The third item listed above, acceptance of human-caused climate change, has also crossed a line toward inevitability, but only recently. Yes, the polls are mixed, but if you talk to people, actual people of all stripes and beliefs, it's clear they're starting to "get it." They don't yet know what to do, but they're coming to acceptance in greater and greater numbers. With each new super-storm and the inevitability of the next, with each new challenge to water resources, each new dramatic shot of disappearing glaciers and ice sheets, I'm certain there will never be more doubters than there are today. The doubter population, loud and well-financed though it be, is a doomed species. Climate is making its case.

All the noise — the literal noise, the manufactured interference and confusion — is, and will continue to be, What do we do? That battle, what to do, will be huge, but it's not the same battle as acceptance. I'll have more to say on this later. I want to teach into the future confusion, not the past one.

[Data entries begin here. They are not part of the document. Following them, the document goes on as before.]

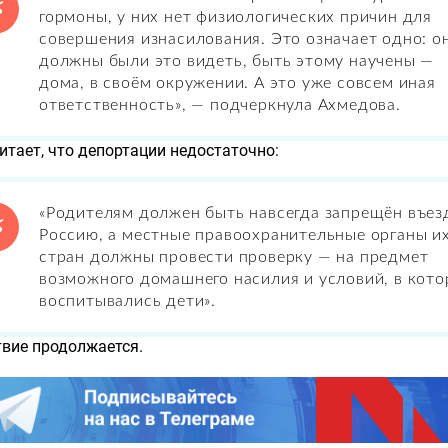
гормоны, у них нет физиологических причин для
совершения изнасилования. Это означает одно: о
должны были это видеть, быть этому научены —
дома, в своём окружении. А это уже совсем иная
ответственность», — подчеркнула Ахмедова.
итает, что депортации недостаточно:
«Родителям должен быть навсегда запрещён въез
Россию, а местные правоохранительные органы и
стран должны провести проверку — на предмет
возможного домашнего насилия и условий, в кот
воспитывались дети».
вие продолжается.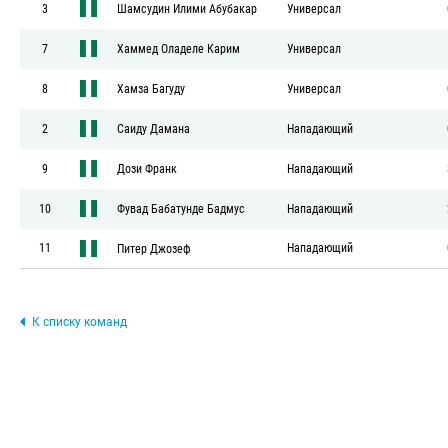
3
Шамсудин Илими Абубакар
Универсал
7
Хаммед Оладеле Карим
Универсал
8
Хамза Багуду
Универсал
2
Саиду Дамана
Нападающий
9
Дози Франк
Нападающий
10
Фувад Бабатунде Бадмус
Нападающий
11
Нападающий
Питер Джозеф
К списку команд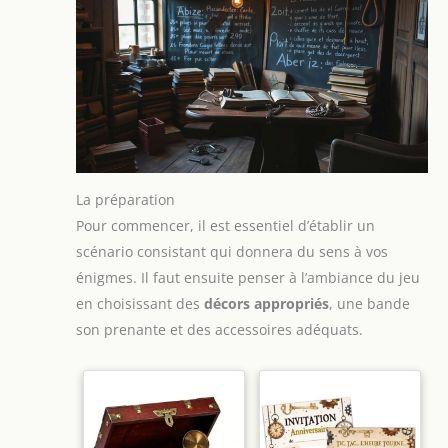
La préparation
Pour commencer, il est essentiel d’établir un
scénario consistant qui donnera du sens à vos
énigmes. Il faut ensuite penser à l’ambiance du jeu
en choisissant des
décors appropriés
, une bande
son prenante et des accessoires adéquats.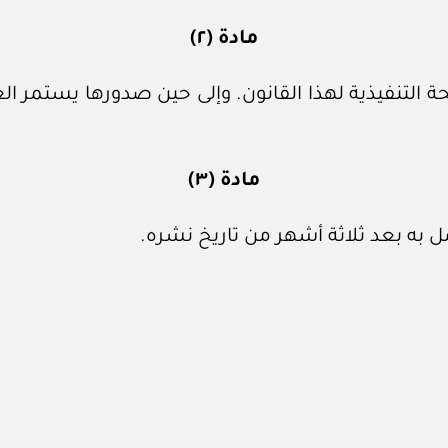
مادة (٢)
التنفيذية لهذا القانون. وإلى حين صدورها يستمر العمل
مادة (٣)
 به بعد ثلاثة أشهر من تاريخ نشره.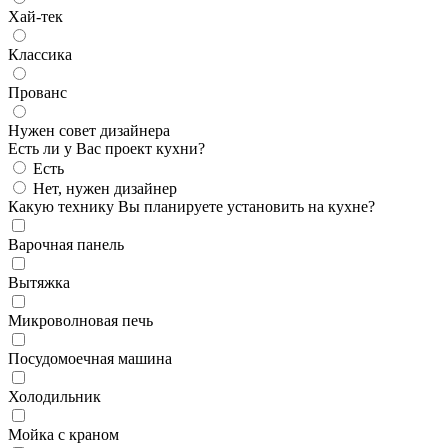
Хай-тек
Классика
Прованс
Нужен совет дизайнера
Есть ли у Вас проект кухни?
Есть
Нет, нужен дизайнер
Какую технику Вы планируете установить на кухне?
Варочная панель
Вытяжка
Микроволновая печь
Посудомоечная машина
Холодильник
Мойка с краном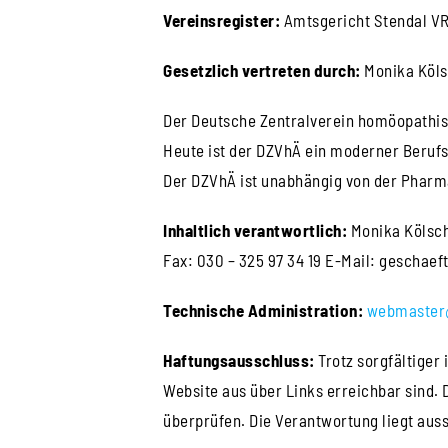
Vereinsregister:
Amtsgericht Stendal VR
Gesetzlich vertreten durch:
Monika Köls
Der Deutsche Zentralverein homöopathisc
Heute ist der DZVhÄ ein moderner Berufsv
Der DZVhÄ ist unabhängig von der Pharma
Inhaltlich verantwortlich:
Monika Kölsch 
Fax: 030 – 325 97 34 19 E-Mail: geschaef
Technische Administration:
webmaster
Haftungsausschluss:
Trotz sorgfältiger 
Website aus über Links erreichbar sind. 
überprüfen. Die Verantwortung liegt aus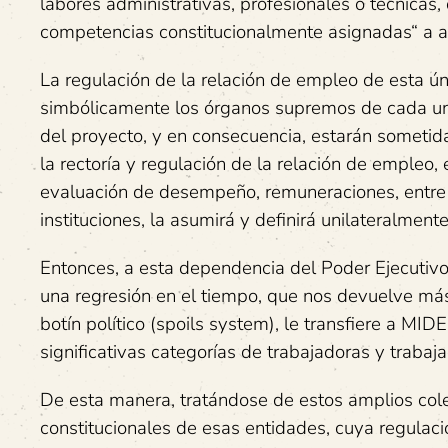
labores administrativas, profesionales o técnicas,
competencias constitucionalmente asignadas“ a a
La regulación de la relación de empleo de esta ún
simbólicamente los órganos supremos de cada una
del proyecto, y en consecuencia, estarán sometidas 
la rectoría y regulación de la relación de empleo,
evaluación de desempeño, remuneraciones, entre 
instituciones, la asumirá y definirá unilateralme
Entonces, a esta dependencia del Poder Ejecutivo
una regresión en el tiempo, que nos devuelve más 
botín político (spoils system), le transfiere a M
significativas categorías de trabajadoras y trabaja
De esta manera, tratándose de estos amplios col
constitucionales de esas entidades, cuya regulació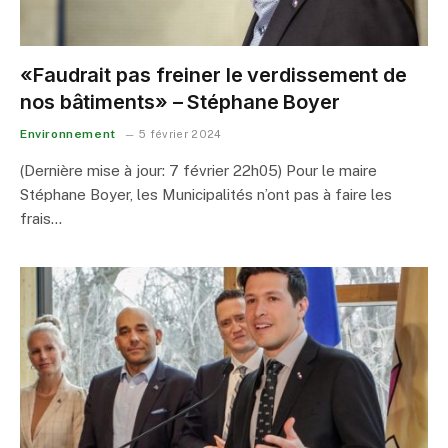
«Faudrait pas freiner le verdissement de
nos bâtiments» – Stéphane Boyer
Environnement
5 février 2024
(Dernière mise à jour: 7 février 22h05) Pour le maire
Stéphane Boyer, les Municipalités n’ont pas à faire les
frais…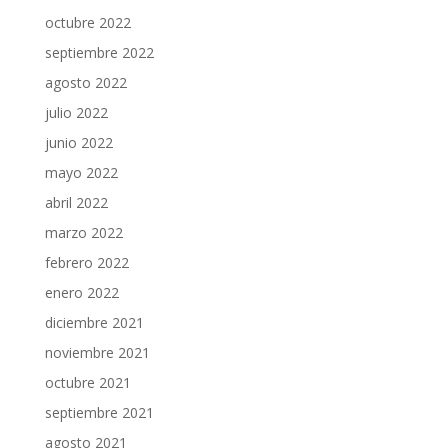
octubre 2022
septiembre 2022
agosto 2022
julio 2022
junio 2022
mayo 2022
abril 2022
marzo 2022
febrero 2022
enero 2022
diciembre 2021
noviembre 2021
octubre 2021
septiembre 2021
agosto 2021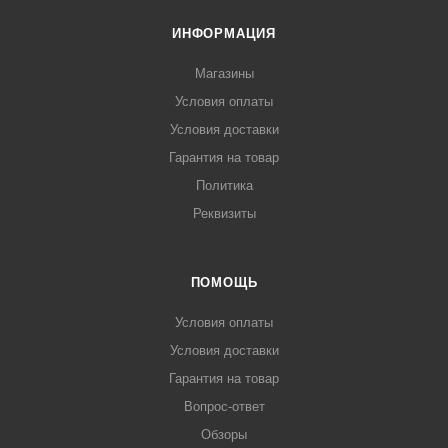
ИНФОРМАЦИЯ
Магазины
Условия оплаты
Условия доставки
Гарантия на товар
Политика
Реквизиты
ПОМОЩЬ
Условия оплаты
Условия доставки
Гарантия на товар
Вопрос-ответ
Обзоры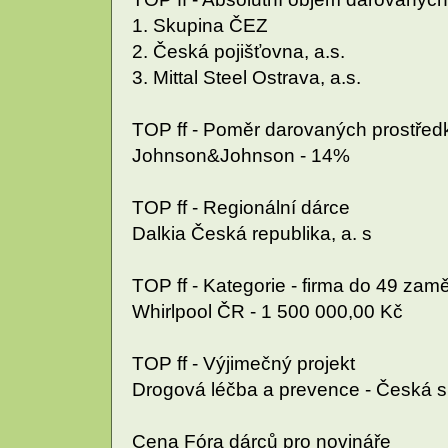
1. Skupina ČEZ
2. Česká pojišťovna, a.s.
3. Mittal Steel Ostrava, a.s.
TOP ff - Poměr darovaných prostřed
Johnson&Johnson - 14%
TOP ff - Regionální dárce
Dalkia Česká republika, a. s
TOP ff - Kategorie - firma do 49 za
Whirlpool ČR - 1 500 000,00 Kč
TOP ff - Výjimečný projekt
Drogová léčba a prevence - Česká spo
Cena Fóra dárců pro novináře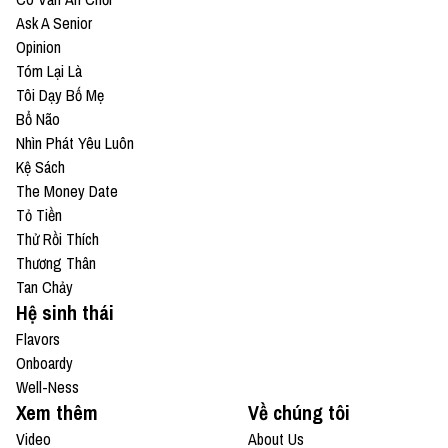
Ask A Senior
Opinion
Tóm Lại Là
Tôi Dạy Bố Mẹ
Bổ Não
Nhìn Phát Yêu Luôn
Kệ Sách
The Money Date
Tỏ Tiền
Thử Rồi Thích
Thương Thân
Tan Chảy
Hệ sinh thái
Flavors
Onboardy
Well-Ness
Xem thêm
Về chúng tôi
Video
About Us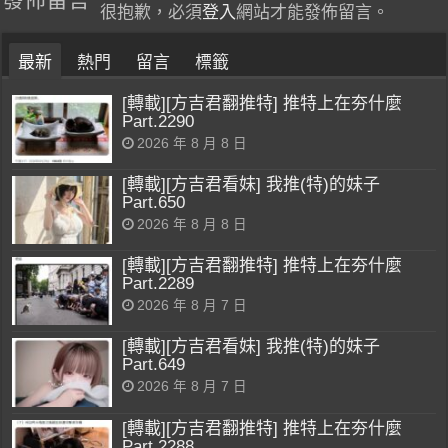
很抱歉，必須
登入
網站才能發佈留言。
最新
熱門
留言
標籤
[轉載][方吉君翻推特] 推特上在夯什麼
Part.2290
2026 年 8 月 8 日
[轉載][方吉君看妹] 我推(特)的妹子
Part.650
2026 年 8 月 8 日
[轉載][方吉君翻推特] 推特上在夯什麼
Part.2289
2026 年 8 月 7 日
[轉載][方吉君看妹] 我推(特)的妹子
Part.649
2026 年 8 月 7 日
[轉載][方吉君翻推特] 推特上在夯什麼
Part.2288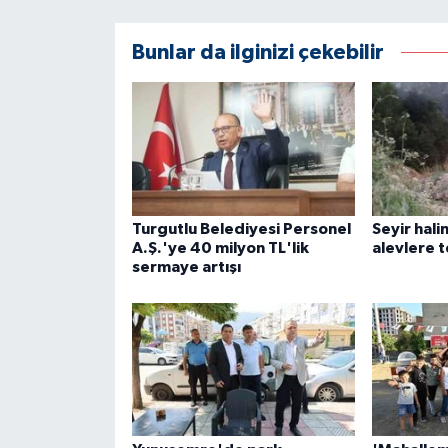
Bunlar da ilginizi çekebilir
Turgutlu Belediyesi Personel
Seyir hal
A.Ş.'ye 40 milyon TL'lik
alevlere t
sermaye artışı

Marijuana Legalization Is Poised to Win, But Not By Arguing "It's Cool To Be Trashed"

It's the second issue, marijuana legalization, I want to focus on here, and I want to make an odd, but hopefully obvious point. With this issue as with the other two, we've reached the point of public acceptance and inevitability. The train has left the station, never to return. Twenty-four states have legalized marijuana in some form, and four (plus the District of Columbia, which must get congressional agreement) have approved it for recreational use, meaning it's starting to be legal to get high on something besides alcohol.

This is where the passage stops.